# Task objective
Select all lines in the records that include "страница".

# Data records
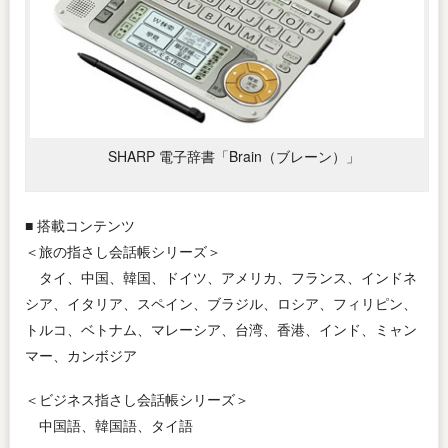
SHARP 電子辞書「Brain（ブレーン）」
■ 搭載コンテンツ
＜旅の指さし会話帳シリーズ＞
タイ、中国、韓国、ドイツ、アメリカ、フランス、インドネ
シア、イタリア、スペイン、ブラジル、ロシア、フィリピン、
トルコ、ベトナム、マレーシア、台湾、香港、インド、ミャン
マー、カンボジア
＜ビジネス指さし会話帳シリーズ＞
中国語、韓国語、タイ語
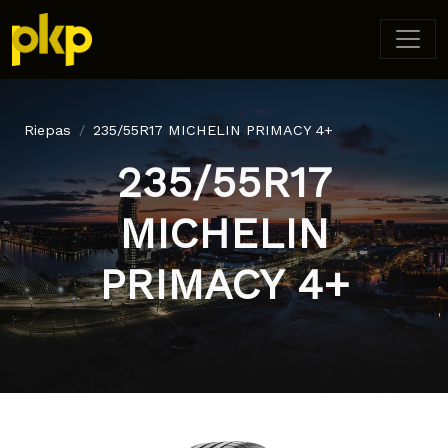
Riepas
235/55R17 MICHELIN PRIMACY 4+
235/55R17
MICHELIN
PRIMACY 4+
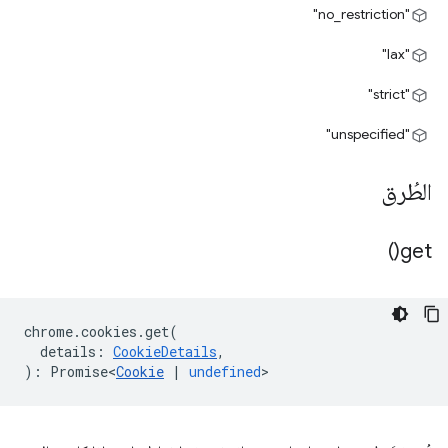
"no_restriction"
"lax"
"strict"
"unspecified"
الطُرق
)
get(
chrome
.
cookies
.
get
(
details
:
CookieDetails
,
)
:
Promise<
Cookie
|
undefined
>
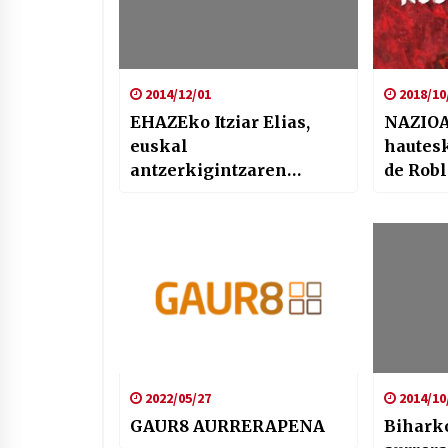
2014/12/01
2018/10
EHAZEko Itziar Elias,
NAZIOA
euskal
hautes
antzerkigintzaren
de Robl
dokumentazio beharrez
2022/05/27
2014/10
GAUR8 AURRERAPENA
Bihark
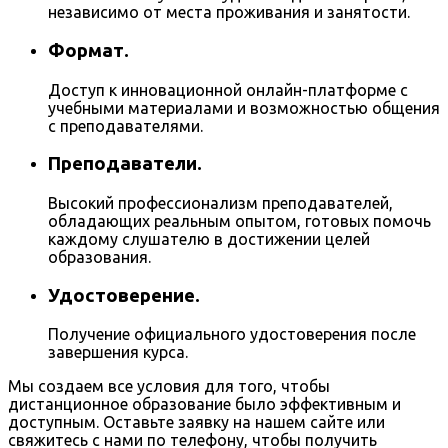
независимо от места проживания и занятости.
Формат.
Доступ к инновационной онлайн-платформе с
учебными материалами и возможностью общения
с преподавателями.
Преподаватели.
Высокий профессионализм преподавателей,
обладающих реальным опытом, готовых помочь
каждому слушателю в достижении целей
образования.
Удостоверение.
Получение официального удостоверения после
завершения курса.
Мы создаем все условия для того, чтобы
дистанционное образование было эффективным и
доступным. Оставьте заявку на нашем сайте или
свяжитесь с нами по телефону, чтобы получить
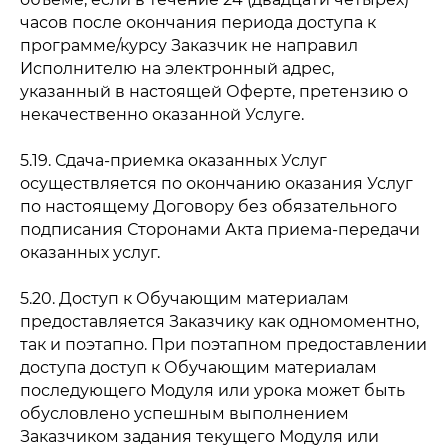
часов после окончания периода доступа к
программе/курсу Заказчик не направил
Исполнителю на электронный адрес,
указанный в настоящей Оферте, претензию о
некачественно оказанной Услуге.
5.19. Сдача-приемка оказанных Услуг
осуществляется по окончанию оказания Услуг
по настоящему Договору без обязательного
подписания Сторонами Акта приема-передачи
оказанных услуг.
5.20. Доступ к Обучающим материалам
предоставляется Заказчику как одномоментно,
так и поэтапно. При поэтапном предоставлении
доступа доступ к Обучающим материалам
последующего Модуля или урока может быть
обусловлено успешным выполнением
Заказчиком задания текущего Модуля или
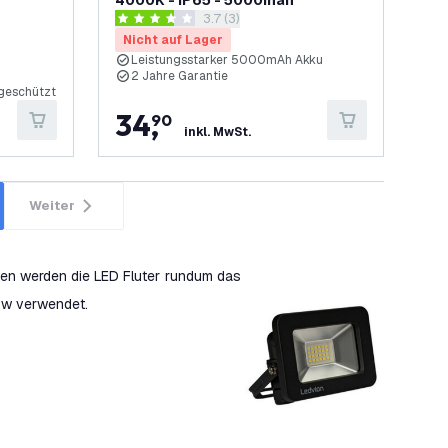
4000K - IP65 - 5000mah
Bewertungsbereich öffnen
3.7 (3)
3.7 Bewertungssterne
Nicht auf Lager
Leistungsstarker 5000mAh Akku
2 Jahre Garantie
rgeschützt
34
,
90
inkl. MwSt.
Weiter
nen werden die LED Fluter rundum das
sw verwendet.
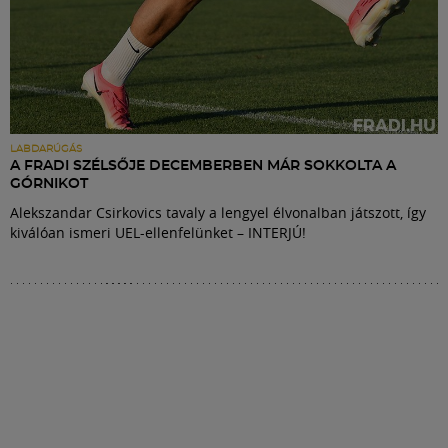
LABDARÚGÁS
A FRADI SZÉLSŐJE DECEMBERBEN MÁR SOKKOLTA A
GÓRNIKOT
Alekszandar Csirkovics tavaly a lengyel élvonalban játszott, így
kiválóan ismeri UEL-ellenfelünket – INTERJÚ!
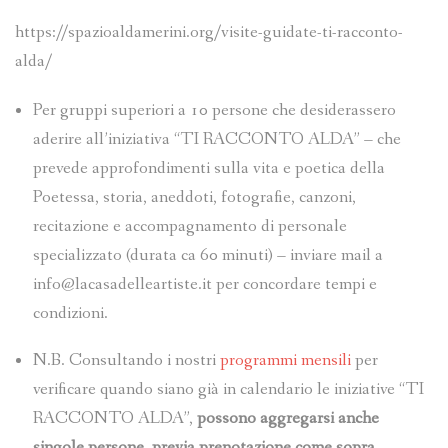
https://spazioaldamerini.org/visite-guidate-ti-racconto-
alda/
Per gruppi superiori a 10 persone che desiderassero
aderire all’iniziativa “TI RACCONTO ALDA” – che
prevede approfondimenti sulla vita e poetica della
Poetessa, storia, aneddoti, fotografie, canzoni,
recitazione e accompagnamento di personale
specializzato (durata ca 60 minuti) – inviare mail a
info@lacasadelleartiste.it per concordare tempi e
condizioni.
N.B. Consultando i nostri
programmi mensili
per
verificare quando siano già in calendario le iniziative “TI
RACCONTO ALDA”,
possono aggregarsi anche
singole persone, previa prenotazione come sopra.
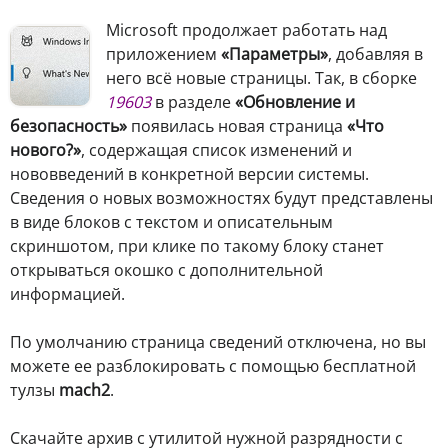
Microsoft продолжает работать над
приложением
«Параметры»
, добавляя в
него всё новые страницы. Так, в сборке
19603
в разделе
«Обновление и
безопасность»
появилась новая страница
«Что
нового?»
, содержащая список изменений и
нововведений в конкретной версии системы.
Сведения о новых возможностях будут представлены
в виде блоков с текстом и описательным
скриншотом, при клике по такому блоку станет
открываться окошко с дополнительной
информацией.
По умолчанию страница сведений отключена, но вы
можете ее разблокировать с помощью бесплатной
тулзы
mach2
.
Скачайте архив с утилитой нужной разрядности с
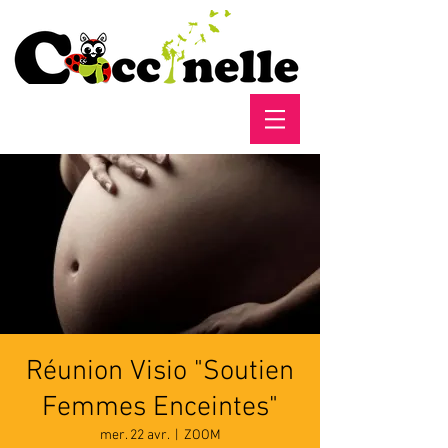
Réunion Visio "Soutien
Femmes Enceintes"
mer. 22 avr.
  |  
ZOOM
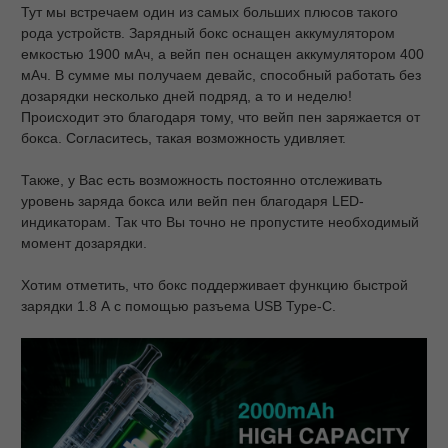
Тут мы встречаем один из самых больших плюсов такого
рода устройств. Зарядный бокс оснащен аккумулятором
емкостью 1900 мАч, а вейп пен оснащен аккумулятором 400
мАч. В сумме мы получаем девайс, способный работать без
дозарядки несколько дней подряд, а то и неделю!
Происходит это благодаря тому, что вейп пен заряжается от
бокса. Согласитесь, такая возможность удивляет.
Также, у Вас есть возможность постоянно отслеживать
уровень заряда бокса или вейп пен благодаря LED-
индикаторам. Так что Вы точно не пропустите необходимый
момент дозарядки.
Хотим отметить, что бокс поддерживает функцию быстрой
зарядки 1.8 А с помощью разъема USB Type-C.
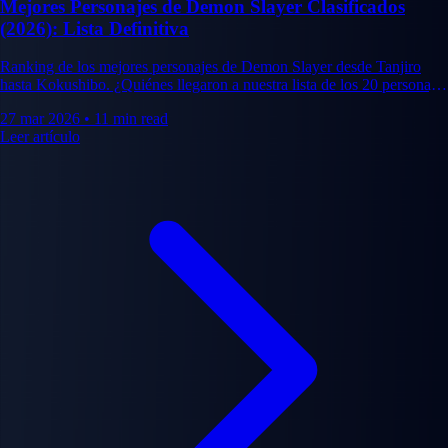
Mejores Personajes de Demon Slayer Clasificados
(2026): Lista Definitiva
Ranking de los mejores personajes de Demon Slayer desde Tanjiro
hasta Kokushibo. ¿Quiénes llegaron a nuestra lista de los 20 personajes
más icónicos de Kimetsu no Yaiba?
27 mar 2026
•
11 min read
Leer artículo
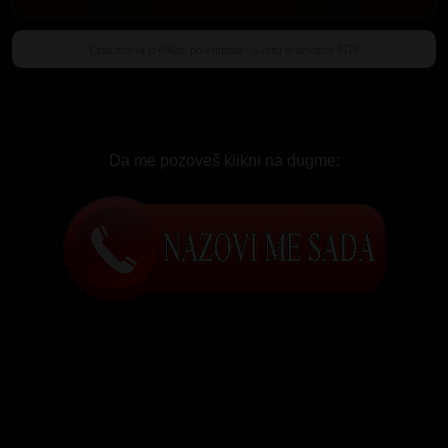
Da me pozoveš klikni na dugme:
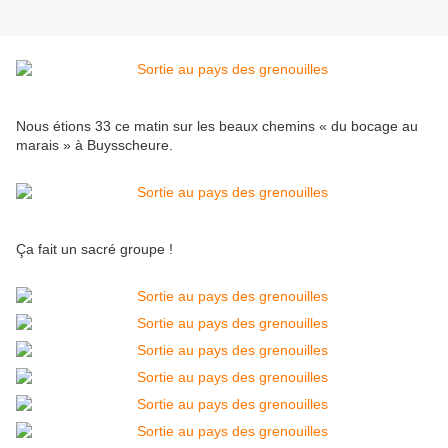
Nous étions 33 ce matin sur les beaux chemins « du bocage au
marais » à Buysscheure.
Ça fait un sacré groupe !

# Written answer
появилась новая страница
По умолчанию страница сведений отключена, но вы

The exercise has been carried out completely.